AGOSTO DE 1993
Jules
Me había olvidado. Antes del partido de fútbol, sucedió otra cosa. Yo estaba sentada en mi toalla, leyendo mi libro. Todavía no había nadie más a mi alrededor y entonces llegaste tú. Con Robbie. Como yo estaba debajo de los árboles, no me viste. Te metiste corriendo en el agua y él fue detrás de ti. Estuvisteis nadando, salpicándoos y besándoos. En un momento dado, él te cogió la mano y te llevó al borde del agua, se tumbó encima de ti, empujó tus hombros, arqueó la espalda y levantó la mirada. Me pilló observándoos. Y sonrió.
Luego, por la tarde, regresé sola a casa. Me quité el traje de baño con el estampado de cuadros guinga y los pantalones azules cortos y lo dejé todo en remojo en la pila. Luego me preparé un baño y me metí dentro pensando que «nunca me libraría de ello, de toda esa horrible piel».

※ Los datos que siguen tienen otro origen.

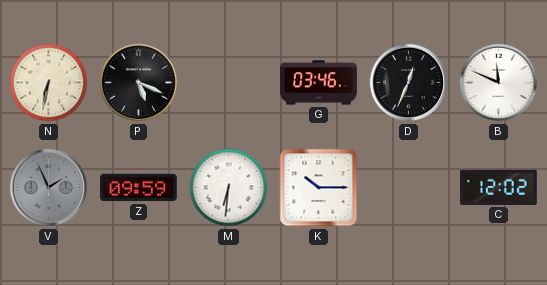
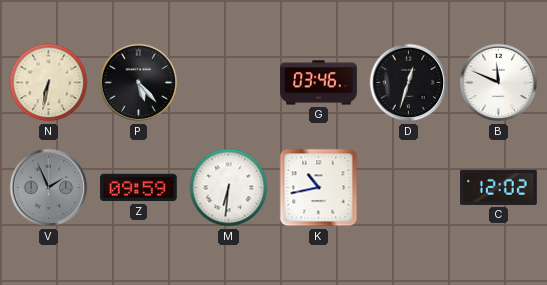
P: 5:19 -> 5:23
D: 12:34 -> 12:33
K: 10:15 -> 10:43
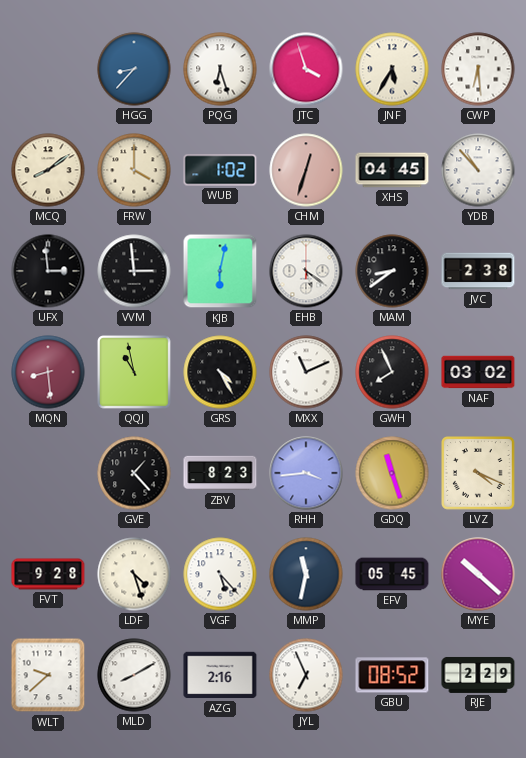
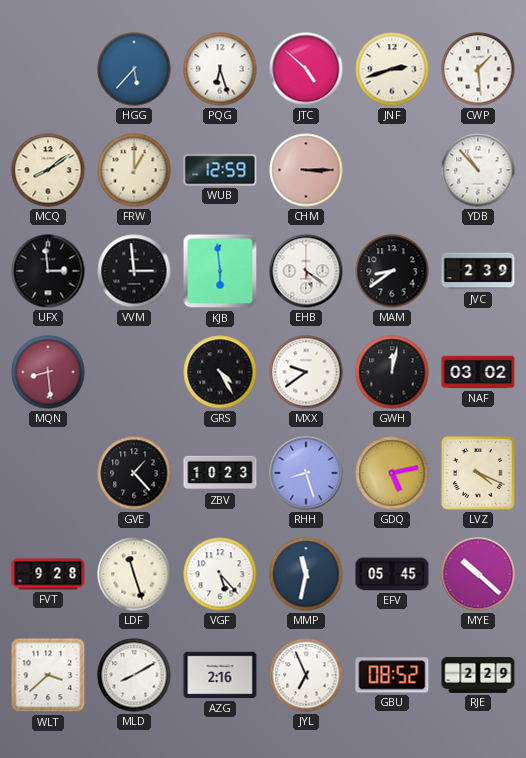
HGG: 8:37 -> 5:37
JTC: 3:57 -> 4:52
JNF: 5:35 -> 2:42
CWP: 6:29 -> 1:29
FRW: 4:00 -> 1:00
WUB: 1:02 -> 12:59
CHM: 12:33 -> 3:15
XHS: 04:45 -> none
KJB: 6:02 -> 5:59
JVC: 2:38 -> 2:39
QQJ: 10:58 -> none
MXX: 11:11 -> 9:39
GWH: 7:56 -> 12:02
ZBV: 8:23 -> 10:23
RHH: 3:44 -> 8:27
GDQ: 11:27 -> 5:13
LDF: 4:27 -> 11:27
WLT: 9:38 -> 3:38
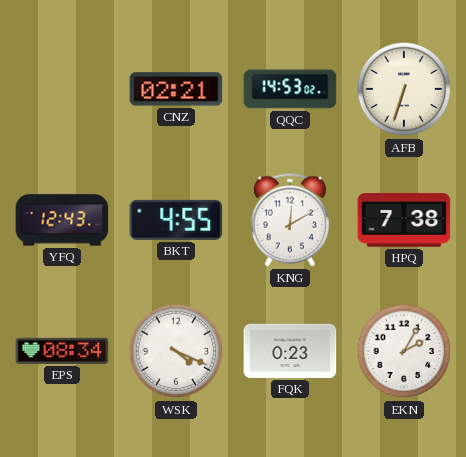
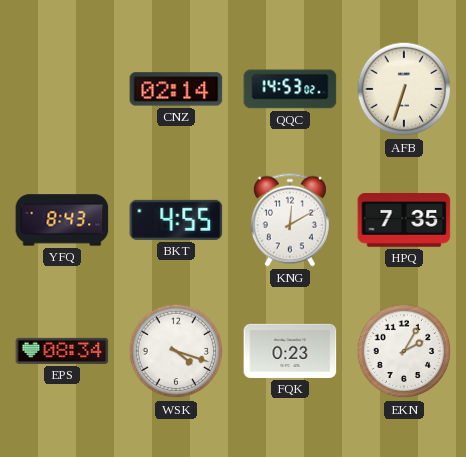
CNZ: 02:21 -> 02:14
YFQ: 12:43 -> 8:43
HPQ: 7:38 -> 7:35
WSK: 4:19 -> 4:18
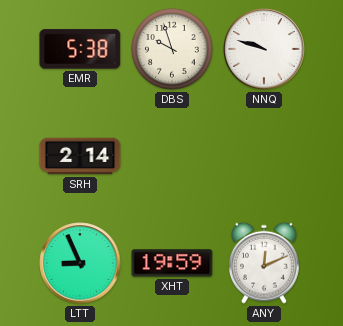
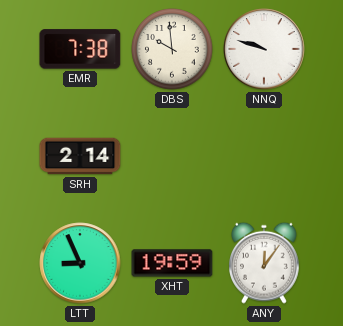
EMR: 5:38 -> 7:38
DBS: 9:57 -> 9:59
ANY: 12:11 -> 12:06
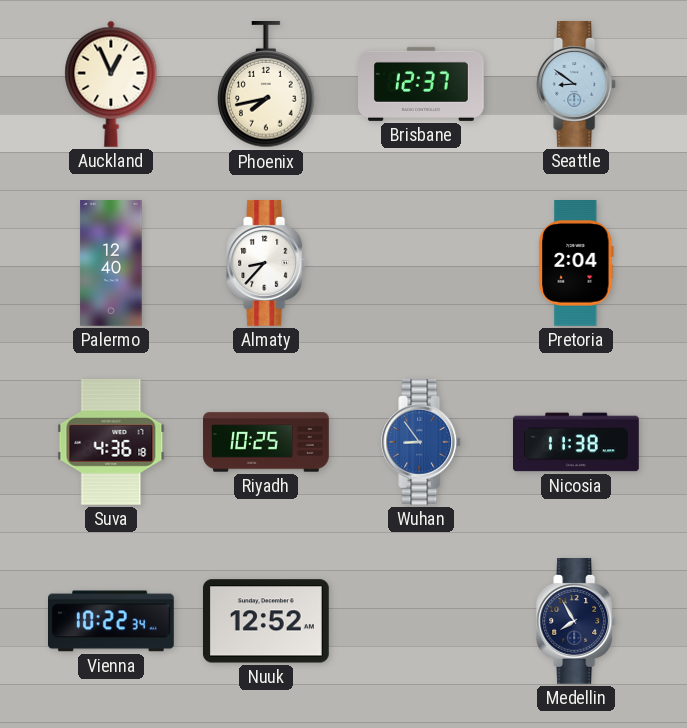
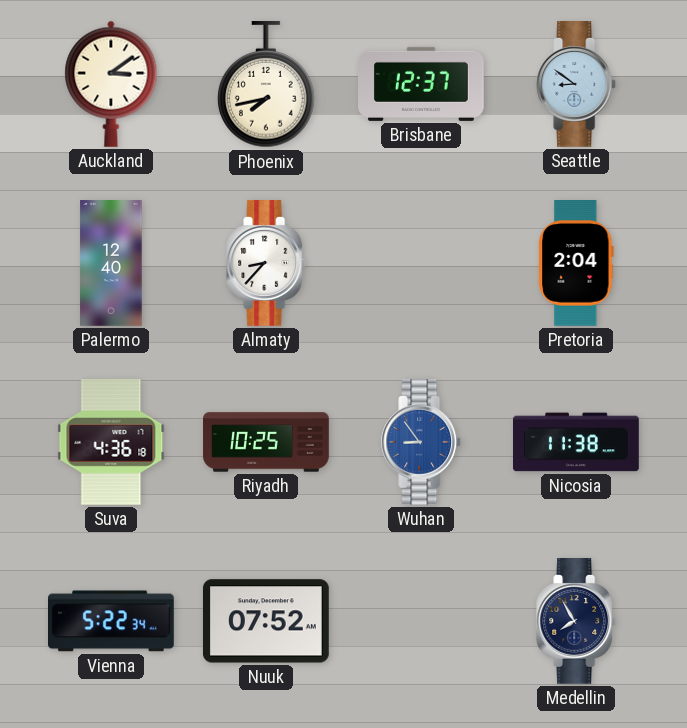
Auckland: 12:56 -> 3:09
Vienna: 10:22 -> 5:22
Nuuk: 12:52 -> 07:52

«Una chica corpulenta. Un hipopótamo. Con unas piernas capaces de arrancar un 747 a golpe de pedal. Podría jugar en la primera línea de la selección inglesa de rugby».
Era demasiado grande para los espacios que habitaba, siempre los desbordaba. Ocupaba demasiado espacio. Me sumergí en el agua y el nivel ascendió. Eureka.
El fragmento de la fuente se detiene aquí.